WHAT YOU WILL DO —
Exclude the images, then return every line below exactly as written.
# # # #
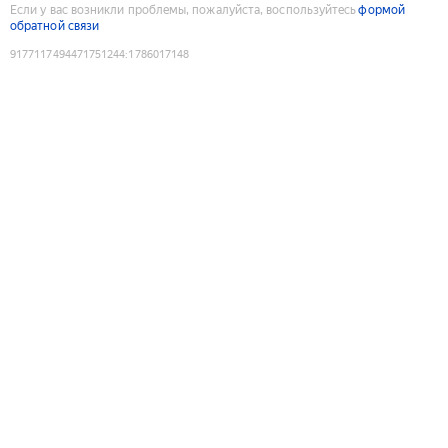
Если у вас возникли проблемы, пожалуйста, воспользуйтесь
формой
обратной связи
9177117494471751244
:
1786017148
# # # #
RESULT FOR THIS EXERCISE —
Если у вас возникли проблемы, пожалуйста, воспользуйтесь
формой
обратной связи
9177117494471751244
:
1786017148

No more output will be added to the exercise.